Download all entities in a collection (or a single entity) into a folder tree:

```bash
openaleph fetchdir -f <foreign-id> [-e <entity-id>] [-p <path>] [--overwrite]
```

### Other commands

- `reingest`         Re-ingest all documents in a collection
- `reindex`          Re-index all entities in a collection
- `delete`           Delete a collection and its contents
- `flush`            Delete all contents of a collection
- `write-entity`     Index a single entity from stdin
- `write-entities`   Bulk-index entities from stdin
- `stream-entities`  Stream entities to stdout
- `entitysets`       List entity sets
- `entitysetitems`   List items in an entity set
- `make-list`        Create a new list entity set

---

## State Persistence

When running **crawldir**, OpenAleph maintains a small SQLite database file to track upload progress:

### Default Behavior (Writable Directories)
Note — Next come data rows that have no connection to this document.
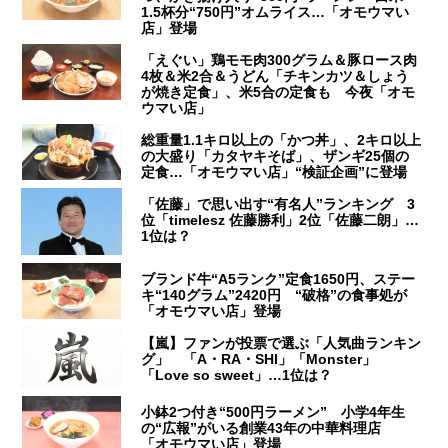
1.5杯分“750円”オムライス…「オモウマい
店」登場
「えぐい」鶏モモ肉300グラム＆豚ロース肉
4枚＆米2合＆うどん「チキンカツ＆しょう
が焼き定食」、米5合の定食も 今夜「オモ
ウマい店」
総重量1.1キロ以上の「かつ丼」、2キロ以上
の大盛り「カタヤキそば」、ザンギ25個の
定食…「オモウマい店」“検証企画”に登場
「佐藤」で思い出す“有名人”ランキング 3
位「timelesz 佐藤勝利」2位「佐藤二朗」…
1位は？
ブランド牛“A5ランク”定食1650円、ステー
キ“140グラム”2420円 “破格”の食事処が
「オモウマい店」登場
【嵐】ファンが投票で選ぶ「人気曲ランキン
グ」 「A・RA・SHI」「Monster」
「Love so sweet」…1位は？
小鉢2つ付き“500円ラーメン” 小学4年生
の“広報”がいる創業43年の中華料理店
「オモウマい店」登場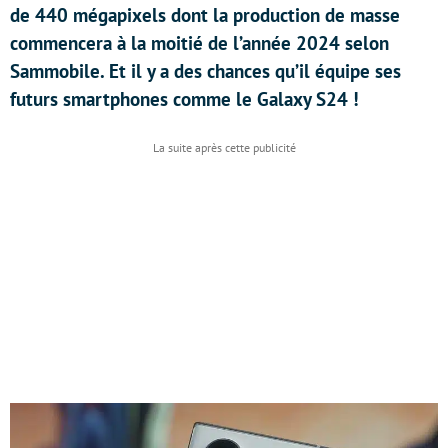
de 440 mégapixels dont la production de masse
commencera à la moitié de l’année 2024 selon
Sammobile. Et il y a des chances qu’il équipe ses
futurs smartphones comme le Galaxy S24 !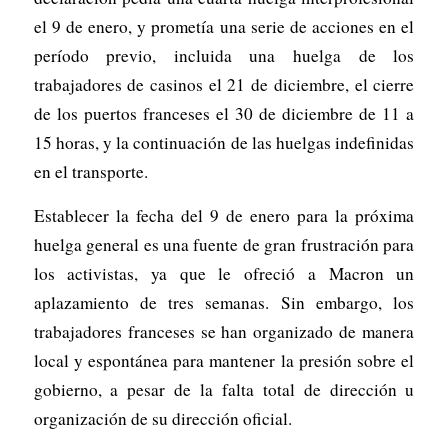
el 9 de enero, y prometía una serie de acciones en el
período previo, incluida una huelga de los
trabajadores de casinos el 21 de diciembre, el cierre
de los puertos franceses el 30 de diciembre de 11 a
15 horas, y la continuación de las huelgas indefinidas
en el transporte.
Establecer la fecha del 9 de enero para la próxima
huelga general es una fuente de gran frustración para
los activistas, ya que le ofreció a Macron un
aplazamiento de tres semanas. Sin embargo, los
trabajadores franceses se han organizado de manera
local y espontánea para mantener la presión sobre el
gobierno, a pesar de la falta total de dirección u
organización de su dirección oficial.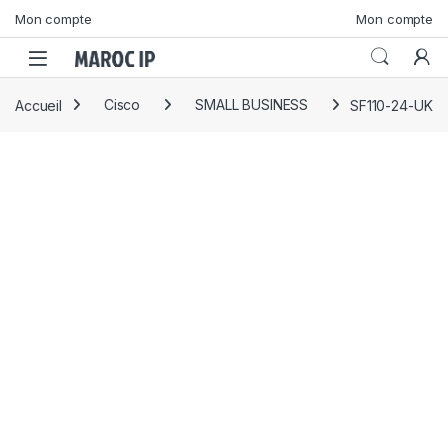
Skip to navigation
Skip to content
Mon compte
Mon compte
Accueil
Cisco
SMALL BUSINESS
SF110-24-UK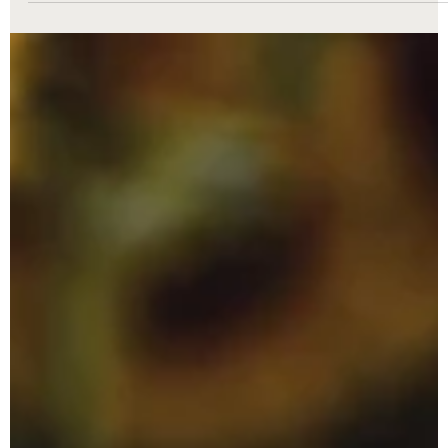
CP&X Monthly Report 2026年8月号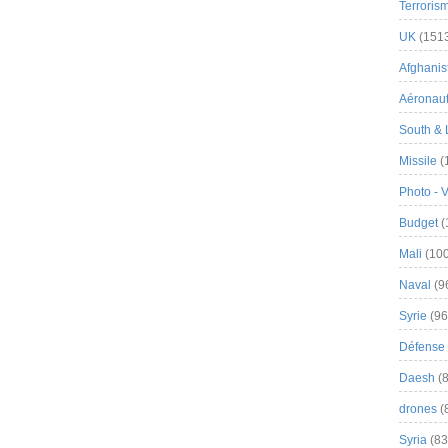
Terroris
UK
(151
Afghanist
Aéronau
South & 
Missile
(
Photo - 
Budget
(
Mali
(100
Naval
(9
Syrie
(96
Défense 
Daesh
(8
drones
(
Syria
(83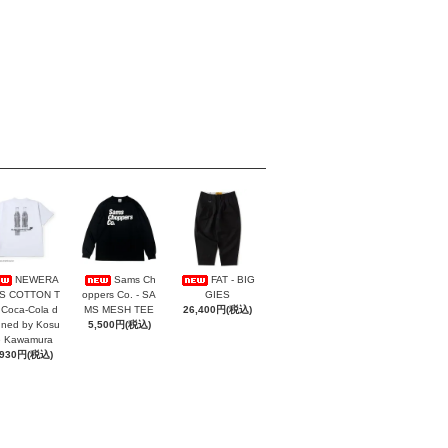
NEWERA
Sams Ch
FAT - BIG
/S COTTON T
oppers Co. - SA
GIES
Coca-Cola d
MS MESH TEE
26,400円(税込)
gned by Kosu
5,500円(税込)
e Kawamura
,930円(税込)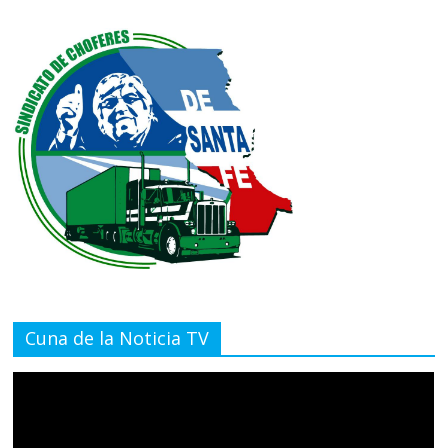
Cuna de la Noticia TV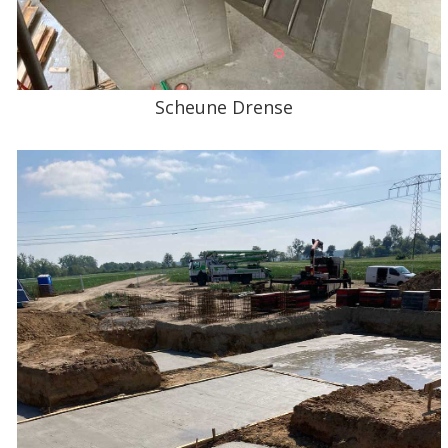
Scheune Drense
For directories where you have write permissions, the state file is created in your crawl root:

```
<crawl-root>/.openaleph_crawl_state.db
```

### Read-Only Directory Support

When crawling **read-only directories** (e.g., mounted filesystems, archived data), OpenAleph automatically detects the lack of write permissions and creates the state file in your system's temporary directory with a unique name:

```
/tmp/openaleph_crawl_state_<hash>.db
```

The hash is based on the target directory path, ensuring multiple crawls of different read-only directories don't conflict.

### Key Features

- **Purpose**: track which files have already been successfully uploaded.
- **Resume support**:
  - Passing `--resume` skips any files recorded in this DB.
  - Omitting `--resume` deletes any existing state DB and starts fresh.
- **Custom state files**: Use `--state-file PATH` to specify a custom location for the state database.
- **Thread-safe**: uploads are recorded under a lock to support parallel threads.
- **Update datasets later**: The db file persists, allowing you to update your local repository at any time and only sync new files to OpenAleph.
- **Clear logging**: OpenAleph logs the exact state file location and provides resume commands for easy reference.

### Usage Examples

**Standard crawl (writable directory):**
```bash
openaleph crawldir -f my_collection /path/to/data
# State file: /path/to/data/.openaleph_crawl_state.db

# Resume later:
openaleph crawldir --resume -f my_collection /path/to/data
```

**Read-only directory crawl:**
```bash
openaleph crawldir -f my_collection /readonly/mount/data
# Output: Using state file: /tmp/openaleph_crawl_state_a1b2c3d4.db
# Output: To resume this crawl, use: --resume --state-file /tmp/openaleph_crawl_state_a1b2c3d4.db

# Resume later:
openaleph crawldir --resume --state-file /tmp/openaleph_crawl_state_a1b2c3d4.db -f my_collection /readonly/mount/data
```

**Custom state file location:**
```bash
openaleph crawldir --state-file ~/my_crawl_state.db -f my_collection /any/path
```

---

## Ignore File

You can create a file named:

```
<crawl-root>/.openalephignore
```

and list glob patterns for any files or directories you want to skip entirely:

```text
# Skip hidden files
.*

# Common junk
.DS_Store
Thumbs.db

# Temporary directories
tmp/
build/

# Log files
*.log
```

- Patterns are matched against the **relative path** of each file or folder.
- A pattern ending in `/` only matches directories (and their contents).
- Blank lines and lines beginning with `#` are ignored.
- Anything matched here is never enqueued or uploaded.
- the `.openalephignore` file itself is ignored by default, and so is the state file

## Final Report

After a crawl completes, OpenAleph will print a summary to the console including:
- Number of files successfully uploaded
- Number of failed uploads
- State file location for future resume operations

### Failed Files Log

If any failures occurred, a file is written containing the relative paths of files that could not be uploaded:

**For writable directories:**
```
<crawl-root>/.openaleph-failed.txt
```

**For read-only directories:**
```
/tmp/openaleph_failed_<hash>.txt
```

The failed files list contains one relative path per line for each file that could not be uploaded permanently. You can inspect this file to retry or investigate failures.